Design an efficient two chips system is in fact non trivial especially if you want to provide a UMA space. There are plenty of trade off that taxes the system efficiency:
*You're likely to have the memory controller attached to the GPU, that implies that investment in the CPUs will be some how hindered. Actually it may not make sense to invest too much in the CPU as it could be quiet bandwidth constrain. In fact using a 128 bits bus even the GPU could prove bandwidth constrained.
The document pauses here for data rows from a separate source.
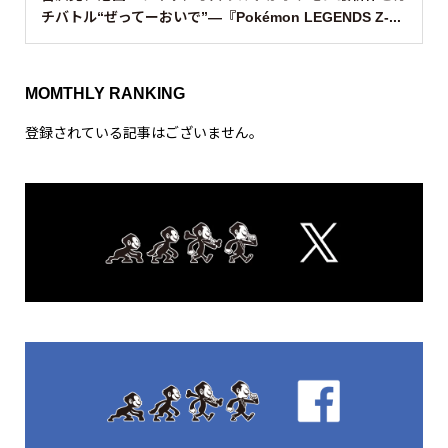
チバトル“ぜってーおいで”—『Pokémon LEGENDS Z-...
MOMTHLY RANKING
登録されている記事はございません。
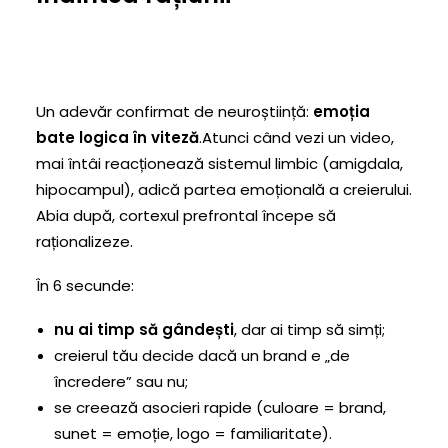
Un adevăr confirmat de neuroștiință:
emoția
bate logica în viteză
.Atunci când vezi un video,
mai întâi reacționează sistemul limbic (amigdala,
hipocampul), adică partea emoțională a creierului.
Abia după, cortexul prefrontal începe să
raționalizeze.
În 6 secunde:
nu ai timp să gândești
, dar ai timp să simți;
creierul tău decide dacă un brand e „de
încredere” sau nu;
se creează asocieri rapide (culoare = brand,
sunet = emoție, logo = familiaritate).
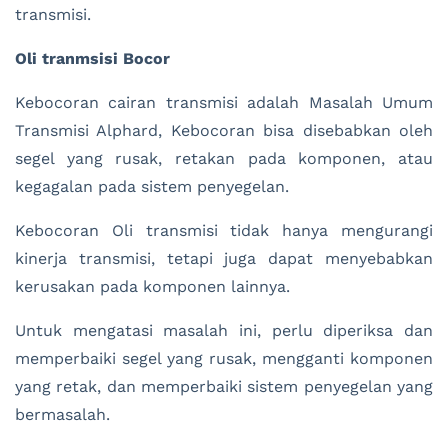
transmisi.
Oli tranmsisi Bocor
Kebocoran cairan transmisi adalah Masalah Umum
Transmisi Alphard, Kebocoran bisa disebabkan oleh
segel yang rusak, retakan pada komponen, atau
kegagalan pada sistem penyegelan.
Kebocoran Oli transmisi tidak hanya mengurangi
kinerja transmisi, tetapi juga dapat menyebabkan
kerusakan pada komponen lainnya.
Untuk mengatasi masalah ini, perlu diperiksa dan
memperbaiki segel yang rusak, mengganti komponen
yang retak, dan memperbaiki sistem penyegelan yang
bermasalah.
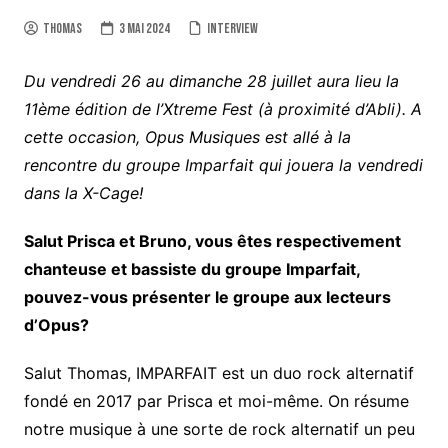
Thomas
3 mai 2024
Interview
Du vendredi 26 au dimanche 28 juillet aura lieu la
11ème édition de l’Xtreme Fest (à proximité d’Abli). A
cette occasion, Opus Musiques est allé à la
rencontre du groupe Imparfait qui jouera la vendredi
dans la X-Cage!
Salut Prisca et Bruno, vous êtes respectivement
chanteuse et bassiste du groupe Imparfait,
pouvez-vous présenter le groupe aux lecteurs
d’Opus?
Salut Thomas, IMPARFAIT est un duo rock alternatif
fondé en 2017 par Prisca et moi-même. On résume
notre musique à une sorte de rock alternatif un peu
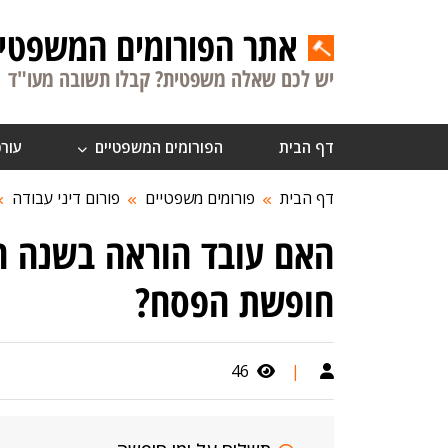
אתר הפורומים המשפטיי
יש לכם שאלה משפטית? קבלו תשובה מעו"ד
דף הבית
הפורומים המשפטיים
עורכ
דף הבית
פורומים משפטיים
פורום דיני עבודה
האם עובד הוראה בשנה הר
חופשת הפסח?
46
|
*EDRAM is a solution to alleviate this constrain but it adds extra cost. You need more than 10MB, you may need a faster link than the one in the 360 (which provides 32GB/s) as you're likely to move more datas. Actually to make the most of this pool of EDRAM you may need extra logic as it makes sense for it to be accessible from the GPU. Moving data to the EDRAM chip, then from edram to the main through the GPU and then back to GPU sounds like pretty inefficient. Overall you would want the chip to be more complew than xenos daughter to make the most of what should most likely be an healthy piece of silicon.
Overall my understanding is to make an optimal two chips system is a tough job, you may end up with actually a three chips system , setting limitation constrains on the programming model (tiling, giving up on UMA, etc.).
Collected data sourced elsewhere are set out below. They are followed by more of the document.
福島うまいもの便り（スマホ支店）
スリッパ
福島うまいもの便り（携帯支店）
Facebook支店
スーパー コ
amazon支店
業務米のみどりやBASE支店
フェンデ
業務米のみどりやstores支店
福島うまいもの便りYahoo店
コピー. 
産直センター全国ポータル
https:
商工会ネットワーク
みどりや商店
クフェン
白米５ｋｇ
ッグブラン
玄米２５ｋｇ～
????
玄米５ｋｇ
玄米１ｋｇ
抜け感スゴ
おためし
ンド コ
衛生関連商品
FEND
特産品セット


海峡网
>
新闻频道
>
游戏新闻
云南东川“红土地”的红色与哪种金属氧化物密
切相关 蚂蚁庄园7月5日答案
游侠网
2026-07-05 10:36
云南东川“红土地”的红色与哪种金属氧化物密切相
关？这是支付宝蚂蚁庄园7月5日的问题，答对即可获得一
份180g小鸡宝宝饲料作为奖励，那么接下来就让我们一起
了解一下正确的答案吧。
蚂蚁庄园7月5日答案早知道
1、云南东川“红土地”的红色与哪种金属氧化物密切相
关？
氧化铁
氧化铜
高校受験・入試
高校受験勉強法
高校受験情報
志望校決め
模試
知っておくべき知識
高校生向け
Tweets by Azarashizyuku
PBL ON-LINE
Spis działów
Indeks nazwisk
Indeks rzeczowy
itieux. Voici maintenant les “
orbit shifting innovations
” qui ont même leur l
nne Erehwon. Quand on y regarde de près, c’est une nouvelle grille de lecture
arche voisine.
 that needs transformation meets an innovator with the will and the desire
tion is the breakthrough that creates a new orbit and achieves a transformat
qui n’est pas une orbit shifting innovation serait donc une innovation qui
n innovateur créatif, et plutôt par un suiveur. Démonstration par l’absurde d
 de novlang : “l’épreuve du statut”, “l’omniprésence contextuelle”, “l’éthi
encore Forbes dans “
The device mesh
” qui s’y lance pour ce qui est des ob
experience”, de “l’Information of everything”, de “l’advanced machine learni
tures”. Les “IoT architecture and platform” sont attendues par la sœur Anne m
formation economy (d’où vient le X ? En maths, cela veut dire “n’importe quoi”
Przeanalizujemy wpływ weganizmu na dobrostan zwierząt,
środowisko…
I've wondered about the idea of using twice the same chips so two APUs. In regard to costs it's the same as a CPU+GPU set up. (x2 a bus from APU to RAM and a fast interconnect between the two APUs). There's a
big but, that's a dual GPU setup and feeding two GPUs is still not trivial.
I've read the slide released about their upcoming gpus and it doesn't help on the matter. If I understand right the "graphic pipeline " is still handled by the command processor in a monolithic fashion ( no matter geometry set-up, tessellation rasterization are now distributed). So it would appear to programmers as two chips.
But there is another
but whereas the graphic pipeline is still monolithic it seems that AMD broke it when it comes to compute operation. As I get it their next GPUs can be view as multiple Compute devices, there will be multiple ACE which stands for Asynchronous Compute devices
It's irrelevant for us if the ACE and the "Command processor/thingy in charge of the graphic pipeline" are implemented as a monolithic piece.
This is of great help when we consider using two chips, developers won't see 2 GPUs but for example a pool of 8 computes devices (say each GPU includes 4 of such devices). As AMD states those are asynchronous which means devs can conveniently spread the rendering tasks among those devices, they are like independent cores or SPUs.
Actually it get me thinking about the relevance of the graphic pipeline. I wonder if could be relevant assuming a closed bow to simply throw away the part "dedicated to graphic pipeline" altogether and move to a software. I guess it has to do with their size, if it amounts to a fraction of the chip... who cares but the cost should be evaluate also in regard to the implementation cost. In next AMD GPUs there are an export bus that move data from the CU to the "graphic pipeline". The overhead could be big than it looks and passing on it may allow a more streamlined design or really keep it minimal.
Honestly I'm drooling to learn more (and see how they perform) about those parts. I drool even more about a further step in the direction of a pure compute architecture. If it mean giving up on the rasterizer and tessellation units I'm ok with that. If a trade off. Rendering through computes units only may allow techniques that lower the (external) bandwidth requirements. Why not implement something like TBR intended for Larrabee?
Basically having two APU that delivers ~1TFLOPs of power is achievable within a reasonable power envelope so we could be looking @2TFLOPS of pretty usable compute power (+ whatever the CPU cores adds to this figure). That's as much as the optimal figure Intel aiming for with Larrabee and most likely the architecture will be (way) more efficient. The cost distributed on plenty of SIMD should be low enough.
I read concerns about tessellation for larrabee like / TBR kind of rendering. Honestly tessellation sounded great but I see no great use of it coming, Carmack might be right about it. Anyway taking in account the forecasts for the tech I believe that passing on it is not unreasonable.